Required action: Look through the entries for the string "parameter" and copy every line where it shows up.

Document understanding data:
* * *

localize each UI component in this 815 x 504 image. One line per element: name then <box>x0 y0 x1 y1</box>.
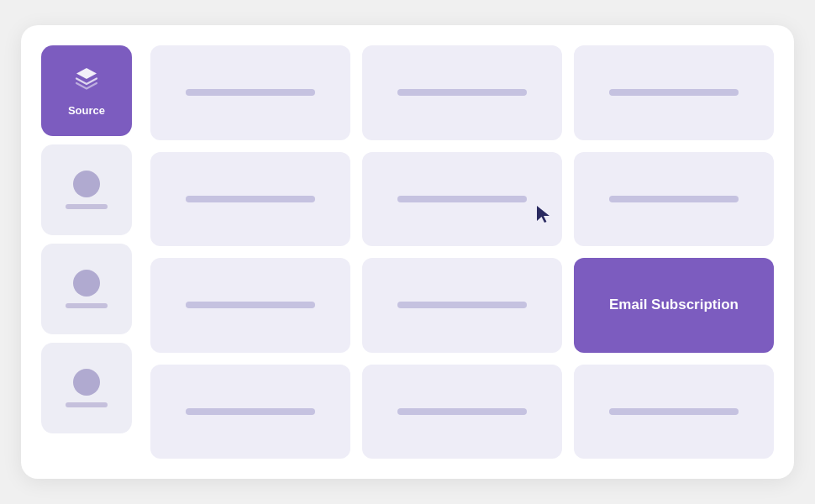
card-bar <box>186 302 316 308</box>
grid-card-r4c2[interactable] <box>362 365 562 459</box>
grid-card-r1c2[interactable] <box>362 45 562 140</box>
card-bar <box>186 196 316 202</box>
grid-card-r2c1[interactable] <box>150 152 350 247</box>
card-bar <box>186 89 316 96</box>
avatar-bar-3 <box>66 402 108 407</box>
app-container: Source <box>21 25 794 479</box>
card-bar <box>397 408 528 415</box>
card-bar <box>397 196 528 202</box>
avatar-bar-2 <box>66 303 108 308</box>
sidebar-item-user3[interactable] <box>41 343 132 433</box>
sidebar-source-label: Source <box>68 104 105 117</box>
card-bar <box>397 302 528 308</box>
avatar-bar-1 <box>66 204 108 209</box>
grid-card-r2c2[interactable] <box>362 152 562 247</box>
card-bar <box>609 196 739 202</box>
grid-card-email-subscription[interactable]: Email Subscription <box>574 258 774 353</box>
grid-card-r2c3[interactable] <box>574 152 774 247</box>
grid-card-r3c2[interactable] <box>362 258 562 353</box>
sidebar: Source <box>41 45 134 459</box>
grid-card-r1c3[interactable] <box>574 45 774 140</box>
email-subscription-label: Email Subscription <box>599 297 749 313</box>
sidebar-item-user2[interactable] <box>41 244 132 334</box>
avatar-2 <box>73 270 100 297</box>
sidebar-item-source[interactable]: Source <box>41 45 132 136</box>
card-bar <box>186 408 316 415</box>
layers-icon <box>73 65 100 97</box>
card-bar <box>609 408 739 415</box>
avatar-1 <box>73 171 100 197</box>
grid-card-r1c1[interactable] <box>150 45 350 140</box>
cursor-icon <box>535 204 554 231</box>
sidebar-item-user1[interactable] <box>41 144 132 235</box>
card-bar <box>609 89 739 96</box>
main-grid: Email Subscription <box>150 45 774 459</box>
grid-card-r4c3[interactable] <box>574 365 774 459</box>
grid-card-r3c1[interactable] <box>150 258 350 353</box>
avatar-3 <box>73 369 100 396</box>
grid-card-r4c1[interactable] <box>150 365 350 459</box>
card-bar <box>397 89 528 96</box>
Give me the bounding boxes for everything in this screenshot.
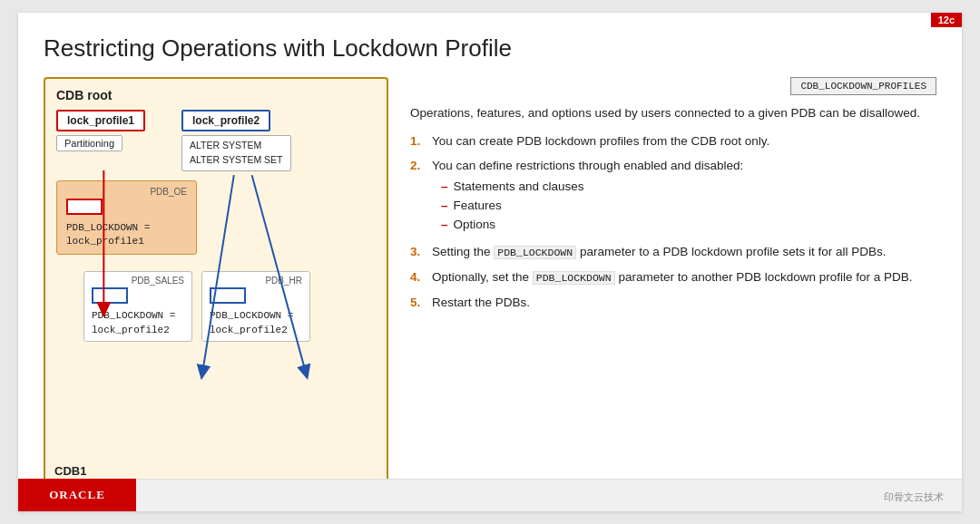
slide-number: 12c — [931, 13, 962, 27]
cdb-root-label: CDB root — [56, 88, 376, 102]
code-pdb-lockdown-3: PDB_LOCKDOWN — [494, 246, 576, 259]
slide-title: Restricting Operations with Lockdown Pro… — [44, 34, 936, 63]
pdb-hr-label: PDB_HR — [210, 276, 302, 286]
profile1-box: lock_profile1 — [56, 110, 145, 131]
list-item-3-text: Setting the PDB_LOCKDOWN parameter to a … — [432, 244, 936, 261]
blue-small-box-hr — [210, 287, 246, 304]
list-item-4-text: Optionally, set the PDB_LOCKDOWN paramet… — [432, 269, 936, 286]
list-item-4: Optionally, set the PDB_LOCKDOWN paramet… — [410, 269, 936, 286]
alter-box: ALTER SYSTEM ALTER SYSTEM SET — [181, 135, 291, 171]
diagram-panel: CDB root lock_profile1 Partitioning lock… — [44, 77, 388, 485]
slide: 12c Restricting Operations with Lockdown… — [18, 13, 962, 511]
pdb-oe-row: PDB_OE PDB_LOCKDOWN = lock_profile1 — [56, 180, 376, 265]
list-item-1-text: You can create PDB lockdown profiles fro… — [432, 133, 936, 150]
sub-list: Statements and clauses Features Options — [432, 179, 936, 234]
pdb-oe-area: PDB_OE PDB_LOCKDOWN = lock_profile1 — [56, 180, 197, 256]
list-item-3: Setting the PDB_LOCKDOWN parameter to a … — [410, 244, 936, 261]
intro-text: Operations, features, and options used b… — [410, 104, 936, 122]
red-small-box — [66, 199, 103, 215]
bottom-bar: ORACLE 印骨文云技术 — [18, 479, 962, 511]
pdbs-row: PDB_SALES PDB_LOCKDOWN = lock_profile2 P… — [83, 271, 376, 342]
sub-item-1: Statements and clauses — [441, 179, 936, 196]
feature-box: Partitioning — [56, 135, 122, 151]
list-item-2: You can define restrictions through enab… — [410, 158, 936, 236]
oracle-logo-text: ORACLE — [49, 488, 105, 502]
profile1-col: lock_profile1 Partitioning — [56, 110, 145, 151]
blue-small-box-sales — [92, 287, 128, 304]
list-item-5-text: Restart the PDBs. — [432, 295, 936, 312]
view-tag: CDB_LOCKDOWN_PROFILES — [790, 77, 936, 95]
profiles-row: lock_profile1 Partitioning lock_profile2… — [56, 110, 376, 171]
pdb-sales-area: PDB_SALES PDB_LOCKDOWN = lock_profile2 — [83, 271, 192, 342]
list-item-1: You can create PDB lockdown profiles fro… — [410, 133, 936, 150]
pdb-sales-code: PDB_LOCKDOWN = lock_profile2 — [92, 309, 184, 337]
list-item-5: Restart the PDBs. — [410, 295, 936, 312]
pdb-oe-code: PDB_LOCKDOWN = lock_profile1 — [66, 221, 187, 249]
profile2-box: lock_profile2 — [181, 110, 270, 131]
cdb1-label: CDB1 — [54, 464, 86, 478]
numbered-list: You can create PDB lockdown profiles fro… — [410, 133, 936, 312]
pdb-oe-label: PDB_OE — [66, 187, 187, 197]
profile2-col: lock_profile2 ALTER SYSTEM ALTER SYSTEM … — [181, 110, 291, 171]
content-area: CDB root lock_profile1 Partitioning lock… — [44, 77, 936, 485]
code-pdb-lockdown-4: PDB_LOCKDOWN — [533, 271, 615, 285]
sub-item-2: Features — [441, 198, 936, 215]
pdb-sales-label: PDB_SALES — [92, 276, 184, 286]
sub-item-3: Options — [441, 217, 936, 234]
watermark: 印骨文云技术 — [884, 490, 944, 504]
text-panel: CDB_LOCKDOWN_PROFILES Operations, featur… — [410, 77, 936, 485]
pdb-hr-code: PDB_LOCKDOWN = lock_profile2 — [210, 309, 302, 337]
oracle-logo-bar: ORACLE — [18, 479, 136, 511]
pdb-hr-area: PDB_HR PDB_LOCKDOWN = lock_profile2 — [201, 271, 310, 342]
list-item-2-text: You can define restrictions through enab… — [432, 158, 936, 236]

* * *

Written answer:
list-item-3-text: Setting the PDB_LOCKDOWN parameter to a … — [432, 244, 936, 261]
list-item-3: Setting the PDB_LOCKDOWN parameter to a … — [410, 244, 936, 261]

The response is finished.